Records from a collection:

Segment Open

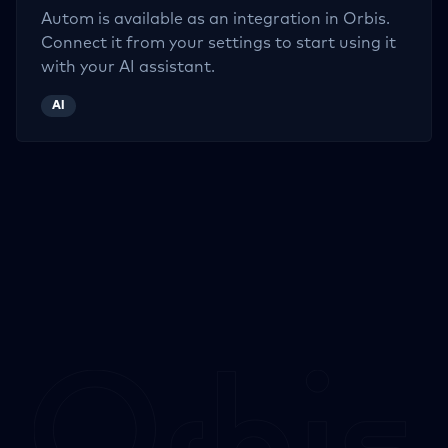
Autom
is available as an integration in Orbis.
Connect it from your settings to start using it
with your AI assistant.
AI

Segment Closed

Retype the lines above exactly, no pictures.

RESULT:
Autom
is available as an integration in Orbis.
Connect it from your settings to start using it
with your AI assistant.
AI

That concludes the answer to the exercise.